レーニン、ヒトラーなどを描いた歴史映画の巨匠とのことだが、東京の空襲跡が全て鉄筋の廃墟に感じられる、米から送られてきたチョコレートの詰まったダンボールを天皇の近くで開いて騒ぐなど事実考証に疑問、違和感が随所ある。ロシアの映画監督らしく、全体の色彩は薄暗く、深みを帯び、静謐である、。映像美を謳われていたいたが、確かにセピアや薄いブルーなど、ファンタジーカラー的な濃淡が美しいシーンがある。

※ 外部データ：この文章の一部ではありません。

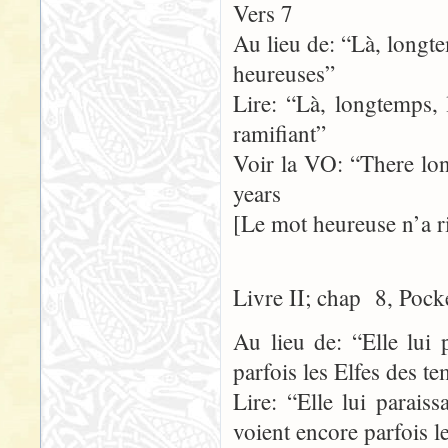
Vers 7
Au lieu de: “Là, longte
heureuses”
Lire: “Là, longtemps, 
ramifiant”
Voir la VO: “There lo
years
[Le mot heureuse n’a r
Livre II; chap 8, Pock
Au lieu de: “Elle lui 
parfois les Elfes des t
Lire: “Elle lui parais
voient encore parfois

マッカーサーをはじめとする米軍もなぜか露西亜らしい深みを称えた人柄として表現されており、外国から見た日本というより、露西亜から見た日本。どちらかというとソクーロフ監督自身のフィルターを通して見たファンタジー要素が濃い。



イッセー尾形の演技が秀逸。些細な仕草、言葉の癖の端々に昭和天皇にリアルな人間味を浮かび上がらせている。ちなみに本来の昭和天皇に似せた演技で誇張なく自然に似せていると評価が高い。彼の舞台を生で見たときも人物描写の圧倒的な技術力に驚いたが今回もそれが遺憾なく発揮されている。桃井かおりはかなり宣伝されているものの出番は最後の数分のみ、存在感のある女優である。侍従役の佐野史郎の安定した高い演技力が映画に一定の信頼感を与えていた。日本の俳優陣営のレベルの高さを賞賛したい。